» AIM OF THE EXERCISE
Output, verbatim and without pictures, the lines from the first line of the listing through the line containing "وتتميز هذه الجريمة".

########################################

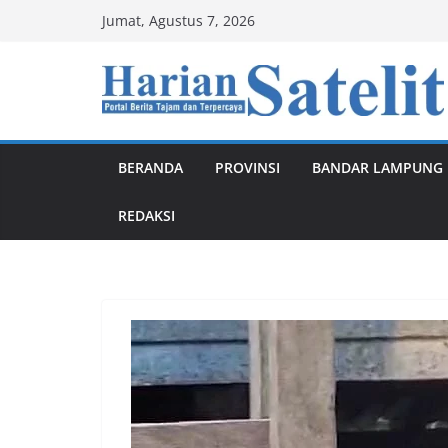
Skip
Jumat, Agustus 7, 2026
to
content
BERANDA
PROVINSI
BANDAR LAMPUNG
REDAKSI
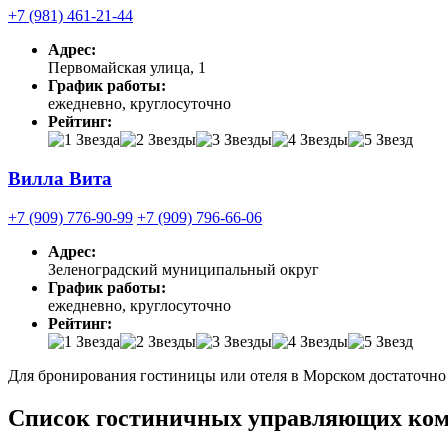
+7 (981) 461-21-44
Адрес:
Первомайская улица, 1
График работы:
ежедневно, круглосуточно
Рейтинг:
Вилла Вита
+7 (909) 776-90-99
+7 (909) 796-66-06
Адрес:
Зеленоградский муниципальный округ
График работы:
ежедневно, круглосуточно
Рейтинг:
Для бронирования гостиницы или отеля в Морском достаточно 
Список гостиничных управляющих комп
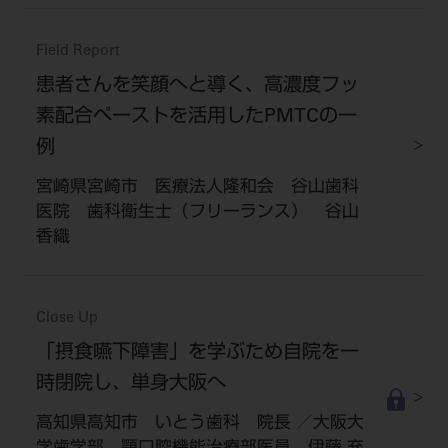
Field Report
患者さんを笑顔へと導く、高濃度フッ
素配合ペーストを活用したPMTCの一
例
宮崎県宮崎市 医療法人隆和会 谷山歯科
医院 歯科衛生士（フリーランス） 谷山
香織
Close Up
「摂食嚥下障害」を学ぶため自院を一
時閉院し、単身大阪へ
高知県高知市 いとう歯科 院長 ／大阪大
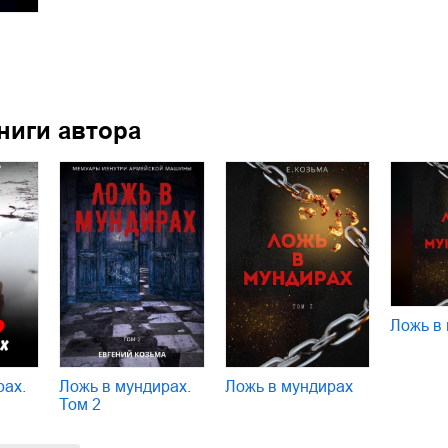
ниги автора
Ложь в
рах.
Ложь в мундирах.
Ложь в мундирах
Том 2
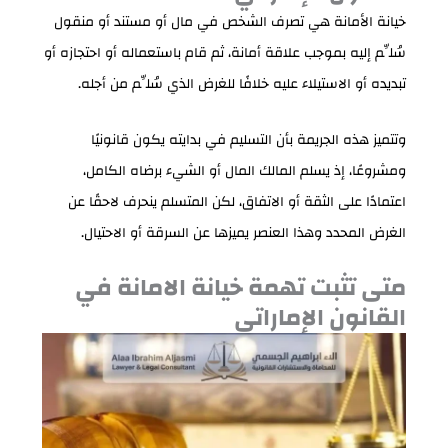
خيانة الأمانة هي تصرف الشخص في مال أو مستند أو منقول
سُلِّم إليه بموجب علاقة أمانة، ثم قام باستعماله أو احتجازه أو
تبديده أو الاستيلاء عليه خلافًا للغرض الذي سُلِّم من أجله.
وتتميز هذه الجريمة بأن التسليم في بدايته يكون قانونيًا
ومشروعًا، إذ يسلم المالك المال أو الشيء برضاه الكامل،
اعتمادًا على الثقة أو الاتفاق، لكن المتسلم ينحرف لاحقًا عن
الغرض المحدد وهذا العنصر يميزها عن السرقة أو الاحتيال.
متى تثبت تهمة خيانة الامانة في
القانون الإماراتي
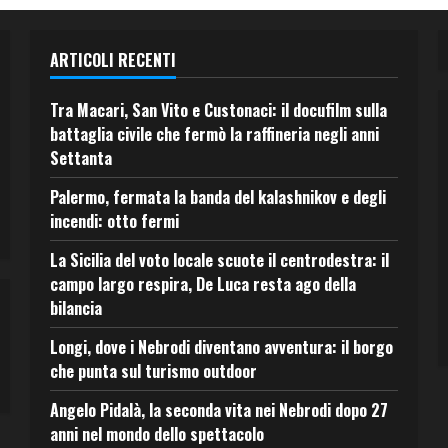
ARTICOLI RECENTI
Tra Macari, San Vito e Custonaci: il docufilm sulla
battaglia civile che fermò la raffineria negli anni
Settanta
Palermo, fermata la banda del kalashnikov e degli
incendi: otto fermi
La Sicilia del voto locale scuote il centrodestra: il
campo largo respira, De Luca resta ago della
bilancia
Longi, dove i Nebrodi diventano avventura: il borgo
che punta sul turismo outdoor
Angelo Pidalà, la seconda vita nei Nebrodi dopo 27
anni nel mondo dello spettacolo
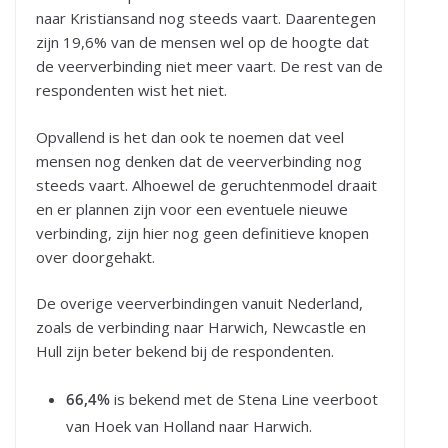
naar Kristiansand nog steeds vaart. Daarentegen
zijn 19,6% van de mensen wel op de hoogte dat
de veerverbinding niet meer vaart. De rest van de
respondenten wist het niet.
Opvallend is het dan ook te noemen dat veel
mensen nog denken dat de veerverbinding nog
steeds vaart. Alhoewel de geruchtenmodel draait
en er plannen zijn voor een eventuele nieuwe
verbinding, zijn hier nog geen definitieve knopen
over doorgehakt.
De overige veerverbindingen vanuit Nederland,
zoals de verbinding naar Harwich, Newcastle en
Hull zijn beter bekend bij de respondenten.
66,4%
is bekend met de Stena Line veerboot
van Hoek van Holland naar Harwich.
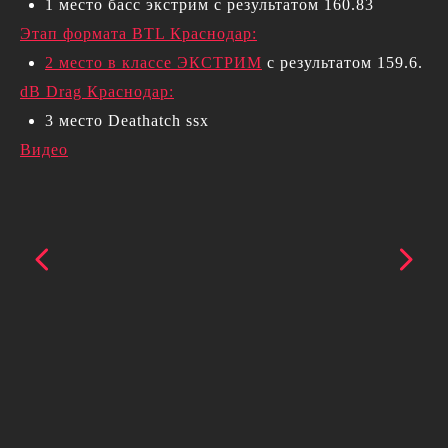
1 место басс экстрим с результатом 160.83
Этап формата BTL Краснодар:
2 место в классе ЭКСТРИМ
с результатом 159.6.
dB Drag Краснодар:
3 место Deathatch ssx
Видео
Гарантия на товар
Контакты
Юридическим лицам
О нас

########################################

» EXERCISE RESPONSE
Skip
Jumat, Agustus 7, 2026
to
content
BERANDA
PROVINSI
BANDAR LAMPUNG
REDAKSI
+7 (981) 461-21-44
Адрес:
Первомайская улица, 1
График работы:
ежедневно, круглосуточно
Рейтинг:
Вилла Вита
+7 (909) 776-90-99
+7 (909) 796-66-06
Адрес:
Зеленоградский муниципальный округ
График работы:
ежедневно, круглосуточно
Рейтинг:
Для бронирования гостиницы или отеля в Морском достаточно 
Список гостиничных управляющих комп
Field Report
患者さんを笑顔へと導く、高濃度フッ
素配合ペーストを活用したPMTCの一
例
宮崎県宮崎市 医療法人隆和会 谷山歯科
医院 歯科衛生士（フリーランス） 谷山
香織
Close Up
「摂食嚥下障害」を学ぶため自院を一
時閉院し、単身大阪へ
高知県高知市 いとう歯科 院長 ／大阪大
ниги автора
Ложь в
рах.
Ложь в мундирах.
Ложь в мундирах
Том 2
خيانة الأمانة هي تصرف الشخص في مال أو مستند أو منقول
سُلِّم إليه بموجب علاقة أمانة، ثم قام باستعماله أو احتجازه أو
تبديده أو الاستيلاء عليه خلافًا للغرض الذي سُلِّم من أجله.
وتتميز هذه الجريمة بأن التسليم في بدايته يكون قانونيًا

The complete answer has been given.